> [TASK]:
Copy out each line of the data that holds the word "esencial".

> [DATA FOR THIS TASK]:

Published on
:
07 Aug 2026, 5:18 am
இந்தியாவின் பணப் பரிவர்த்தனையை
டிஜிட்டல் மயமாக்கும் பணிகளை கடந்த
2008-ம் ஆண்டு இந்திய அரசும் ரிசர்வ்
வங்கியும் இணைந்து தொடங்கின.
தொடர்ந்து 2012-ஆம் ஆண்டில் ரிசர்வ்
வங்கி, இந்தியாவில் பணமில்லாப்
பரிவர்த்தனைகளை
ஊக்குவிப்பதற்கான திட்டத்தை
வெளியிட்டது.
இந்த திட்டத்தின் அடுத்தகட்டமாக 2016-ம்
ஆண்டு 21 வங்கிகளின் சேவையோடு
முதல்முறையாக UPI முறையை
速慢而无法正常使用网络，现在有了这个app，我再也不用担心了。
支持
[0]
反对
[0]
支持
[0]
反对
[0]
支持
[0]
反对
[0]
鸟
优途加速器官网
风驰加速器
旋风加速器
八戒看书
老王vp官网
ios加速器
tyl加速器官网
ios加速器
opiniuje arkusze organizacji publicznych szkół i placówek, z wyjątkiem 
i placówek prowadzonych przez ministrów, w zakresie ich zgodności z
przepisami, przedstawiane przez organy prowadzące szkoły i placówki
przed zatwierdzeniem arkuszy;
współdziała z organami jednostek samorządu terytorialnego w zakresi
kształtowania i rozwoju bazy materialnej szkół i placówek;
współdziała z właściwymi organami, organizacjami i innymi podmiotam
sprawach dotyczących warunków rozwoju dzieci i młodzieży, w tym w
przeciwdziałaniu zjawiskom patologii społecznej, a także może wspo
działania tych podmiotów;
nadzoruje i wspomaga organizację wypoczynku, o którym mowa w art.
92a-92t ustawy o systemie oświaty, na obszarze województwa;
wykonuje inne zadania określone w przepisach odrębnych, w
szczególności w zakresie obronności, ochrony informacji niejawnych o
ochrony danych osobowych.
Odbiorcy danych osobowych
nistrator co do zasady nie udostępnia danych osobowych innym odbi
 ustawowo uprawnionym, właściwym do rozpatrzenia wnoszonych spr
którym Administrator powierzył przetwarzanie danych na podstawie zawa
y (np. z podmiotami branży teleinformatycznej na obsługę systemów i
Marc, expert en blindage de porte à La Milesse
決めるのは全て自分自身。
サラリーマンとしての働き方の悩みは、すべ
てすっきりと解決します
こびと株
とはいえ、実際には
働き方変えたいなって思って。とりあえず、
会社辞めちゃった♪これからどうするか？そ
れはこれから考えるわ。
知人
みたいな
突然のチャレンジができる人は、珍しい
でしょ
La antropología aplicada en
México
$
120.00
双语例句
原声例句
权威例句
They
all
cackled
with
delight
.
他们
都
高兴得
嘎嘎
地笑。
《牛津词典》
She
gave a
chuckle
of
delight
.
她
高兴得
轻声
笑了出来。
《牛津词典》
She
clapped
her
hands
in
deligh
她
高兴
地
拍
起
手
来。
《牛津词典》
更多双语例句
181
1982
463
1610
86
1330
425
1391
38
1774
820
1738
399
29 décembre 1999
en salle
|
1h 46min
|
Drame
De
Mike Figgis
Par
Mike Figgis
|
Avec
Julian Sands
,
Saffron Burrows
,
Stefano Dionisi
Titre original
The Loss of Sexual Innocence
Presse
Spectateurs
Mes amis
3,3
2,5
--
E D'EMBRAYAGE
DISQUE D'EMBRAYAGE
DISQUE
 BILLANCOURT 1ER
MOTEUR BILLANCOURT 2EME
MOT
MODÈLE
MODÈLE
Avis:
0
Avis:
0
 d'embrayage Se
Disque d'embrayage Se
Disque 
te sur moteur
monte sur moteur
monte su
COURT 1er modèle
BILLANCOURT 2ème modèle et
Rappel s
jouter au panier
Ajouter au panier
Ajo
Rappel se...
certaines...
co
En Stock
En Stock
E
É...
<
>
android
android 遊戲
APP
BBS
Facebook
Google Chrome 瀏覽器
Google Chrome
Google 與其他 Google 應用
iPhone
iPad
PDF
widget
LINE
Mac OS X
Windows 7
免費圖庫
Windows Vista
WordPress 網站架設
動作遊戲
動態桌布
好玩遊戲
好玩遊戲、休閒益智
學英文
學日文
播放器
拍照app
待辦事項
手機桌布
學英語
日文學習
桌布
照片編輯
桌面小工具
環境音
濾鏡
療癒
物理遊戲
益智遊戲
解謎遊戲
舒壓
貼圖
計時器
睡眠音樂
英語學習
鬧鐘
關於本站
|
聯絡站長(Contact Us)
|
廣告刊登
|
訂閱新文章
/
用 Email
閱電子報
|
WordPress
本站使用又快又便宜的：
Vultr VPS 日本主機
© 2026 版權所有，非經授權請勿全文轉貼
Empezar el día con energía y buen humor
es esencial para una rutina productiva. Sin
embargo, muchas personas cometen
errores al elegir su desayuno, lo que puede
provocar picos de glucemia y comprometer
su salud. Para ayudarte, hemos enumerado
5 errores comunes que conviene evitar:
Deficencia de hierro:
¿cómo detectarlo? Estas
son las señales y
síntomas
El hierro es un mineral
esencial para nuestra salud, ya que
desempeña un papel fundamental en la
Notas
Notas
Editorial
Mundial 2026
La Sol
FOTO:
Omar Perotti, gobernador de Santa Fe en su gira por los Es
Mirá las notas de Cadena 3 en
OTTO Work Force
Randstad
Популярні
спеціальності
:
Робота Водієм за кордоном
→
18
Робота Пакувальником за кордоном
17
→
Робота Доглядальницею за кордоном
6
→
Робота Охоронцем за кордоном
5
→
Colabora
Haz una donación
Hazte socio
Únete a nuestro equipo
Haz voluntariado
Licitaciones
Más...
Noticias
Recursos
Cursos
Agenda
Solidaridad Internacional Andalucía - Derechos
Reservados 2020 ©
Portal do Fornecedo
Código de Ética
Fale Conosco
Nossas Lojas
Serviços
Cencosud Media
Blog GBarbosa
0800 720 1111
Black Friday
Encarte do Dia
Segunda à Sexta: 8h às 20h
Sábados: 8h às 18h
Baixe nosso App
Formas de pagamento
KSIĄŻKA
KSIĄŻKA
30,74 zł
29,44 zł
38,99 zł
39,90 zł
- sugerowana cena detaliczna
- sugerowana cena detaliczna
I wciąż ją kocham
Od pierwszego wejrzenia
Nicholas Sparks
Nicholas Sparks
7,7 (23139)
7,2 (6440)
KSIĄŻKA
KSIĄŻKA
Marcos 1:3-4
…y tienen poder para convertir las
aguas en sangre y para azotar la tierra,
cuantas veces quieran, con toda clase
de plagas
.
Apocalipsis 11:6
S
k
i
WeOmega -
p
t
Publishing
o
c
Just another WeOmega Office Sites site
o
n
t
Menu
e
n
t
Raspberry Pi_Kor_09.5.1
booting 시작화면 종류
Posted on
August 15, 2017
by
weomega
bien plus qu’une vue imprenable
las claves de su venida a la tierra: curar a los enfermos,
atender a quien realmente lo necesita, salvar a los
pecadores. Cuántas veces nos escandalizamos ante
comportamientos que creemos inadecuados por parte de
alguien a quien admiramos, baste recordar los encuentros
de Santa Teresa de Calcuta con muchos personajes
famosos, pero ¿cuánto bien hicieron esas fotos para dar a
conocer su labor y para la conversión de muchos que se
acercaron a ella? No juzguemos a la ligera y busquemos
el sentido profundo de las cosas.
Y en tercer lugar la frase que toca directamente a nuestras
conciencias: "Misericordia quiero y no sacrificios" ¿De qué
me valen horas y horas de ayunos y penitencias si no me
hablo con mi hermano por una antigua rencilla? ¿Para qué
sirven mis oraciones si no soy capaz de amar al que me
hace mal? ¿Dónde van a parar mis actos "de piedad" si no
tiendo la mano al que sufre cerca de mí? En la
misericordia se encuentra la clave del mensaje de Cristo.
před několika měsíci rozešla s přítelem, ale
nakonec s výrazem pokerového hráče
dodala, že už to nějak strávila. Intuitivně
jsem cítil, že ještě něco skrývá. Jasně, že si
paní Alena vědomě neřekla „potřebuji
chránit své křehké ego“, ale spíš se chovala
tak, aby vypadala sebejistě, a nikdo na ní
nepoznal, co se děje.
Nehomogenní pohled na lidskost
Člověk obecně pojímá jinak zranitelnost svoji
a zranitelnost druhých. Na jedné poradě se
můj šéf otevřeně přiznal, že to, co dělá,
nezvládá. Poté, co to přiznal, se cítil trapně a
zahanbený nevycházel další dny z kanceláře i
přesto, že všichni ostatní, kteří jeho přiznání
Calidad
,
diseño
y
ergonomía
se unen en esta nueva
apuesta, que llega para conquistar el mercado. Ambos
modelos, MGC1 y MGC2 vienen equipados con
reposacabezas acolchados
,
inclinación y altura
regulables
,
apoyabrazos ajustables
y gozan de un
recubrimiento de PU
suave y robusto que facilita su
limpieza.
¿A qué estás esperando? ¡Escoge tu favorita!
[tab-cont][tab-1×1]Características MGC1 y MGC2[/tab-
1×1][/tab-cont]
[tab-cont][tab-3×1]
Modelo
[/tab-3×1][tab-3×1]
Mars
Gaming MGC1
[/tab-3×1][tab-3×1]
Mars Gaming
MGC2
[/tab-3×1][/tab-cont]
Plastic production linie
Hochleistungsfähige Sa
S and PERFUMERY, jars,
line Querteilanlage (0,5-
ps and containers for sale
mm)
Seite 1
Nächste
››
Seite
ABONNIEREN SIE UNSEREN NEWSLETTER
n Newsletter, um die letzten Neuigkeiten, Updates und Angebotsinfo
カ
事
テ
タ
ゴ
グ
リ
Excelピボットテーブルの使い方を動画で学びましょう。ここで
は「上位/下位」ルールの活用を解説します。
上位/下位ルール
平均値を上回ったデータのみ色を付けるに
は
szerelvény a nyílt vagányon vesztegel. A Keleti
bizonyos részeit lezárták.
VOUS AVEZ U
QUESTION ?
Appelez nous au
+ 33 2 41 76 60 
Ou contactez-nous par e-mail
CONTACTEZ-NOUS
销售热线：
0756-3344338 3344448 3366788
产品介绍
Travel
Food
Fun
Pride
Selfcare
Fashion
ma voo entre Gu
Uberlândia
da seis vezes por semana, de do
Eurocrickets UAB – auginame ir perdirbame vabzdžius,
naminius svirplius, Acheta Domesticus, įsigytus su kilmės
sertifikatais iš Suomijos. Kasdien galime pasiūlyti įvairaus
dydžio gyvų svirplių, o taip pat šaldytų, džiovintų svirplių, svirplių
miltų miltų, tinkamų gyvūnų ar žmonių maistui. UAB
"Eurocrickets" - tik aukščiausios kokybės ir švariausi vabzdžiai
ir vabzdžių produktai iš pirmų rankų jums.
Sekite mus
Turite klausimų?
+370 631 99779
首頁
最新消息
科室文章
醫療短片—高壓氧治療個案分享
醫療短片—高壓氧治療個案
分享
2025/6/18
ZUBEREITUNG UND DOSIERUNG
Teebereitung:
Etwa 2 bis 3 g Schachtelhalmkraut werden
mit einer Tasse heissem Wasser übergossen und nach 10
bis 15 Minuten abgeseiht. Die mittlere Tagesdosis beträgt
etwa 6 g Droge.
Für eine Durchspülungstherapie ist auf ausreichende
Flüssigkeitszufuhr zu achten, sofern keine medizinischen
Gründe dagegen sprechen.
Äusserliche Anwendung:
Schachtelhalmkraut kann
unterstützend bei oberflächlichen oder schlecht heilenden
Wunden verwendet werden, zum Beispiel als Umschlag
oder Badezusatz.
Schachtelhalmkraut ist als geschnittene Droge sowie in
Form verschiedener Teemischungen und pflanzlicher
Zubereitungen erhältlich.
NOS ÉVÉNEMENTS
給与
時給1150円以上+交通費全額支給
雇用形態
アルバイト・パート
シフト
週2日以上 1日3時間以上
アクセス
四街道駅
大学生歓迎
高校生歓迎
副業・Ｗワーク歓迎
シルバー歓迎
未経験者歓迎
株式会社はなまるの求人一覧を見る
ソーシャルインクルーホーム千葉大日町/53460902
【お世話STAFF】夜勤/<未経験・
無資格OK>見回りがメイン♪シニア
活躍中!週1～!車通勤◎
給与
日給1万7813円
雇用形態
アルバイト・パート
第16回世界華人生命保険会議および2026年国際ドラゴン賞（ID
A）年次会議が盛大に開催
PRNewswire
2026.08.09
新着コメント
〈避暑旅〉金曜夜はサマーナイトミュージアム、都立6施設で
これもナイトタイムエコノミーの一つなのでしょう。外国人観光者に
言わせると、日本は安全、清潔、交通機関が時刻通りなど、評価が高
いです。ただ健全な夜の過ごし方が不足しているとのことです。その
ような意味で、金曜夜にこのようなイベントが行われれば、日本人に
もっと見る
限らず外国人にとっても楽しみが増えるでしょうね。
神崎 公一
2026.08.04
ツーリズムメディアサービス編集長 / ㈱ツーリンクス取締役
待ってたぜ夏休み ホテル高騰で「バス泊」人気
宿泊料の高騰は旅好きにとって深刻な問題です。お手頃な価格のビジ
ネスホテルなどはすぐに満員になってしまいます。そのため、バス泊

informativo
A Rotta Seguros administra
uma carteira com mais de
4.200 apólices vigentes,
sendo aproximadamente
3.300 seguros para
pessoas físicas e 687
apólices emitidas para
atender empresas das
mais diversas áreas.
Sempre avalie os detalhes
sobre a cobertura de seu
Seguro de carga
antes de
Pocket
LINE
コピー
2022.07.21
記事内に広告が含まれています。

> [RESPONSE FOR THIS EXERCISE]:
es esencial para una rutina productiva. Sin
esencial para nuestra salud, ya que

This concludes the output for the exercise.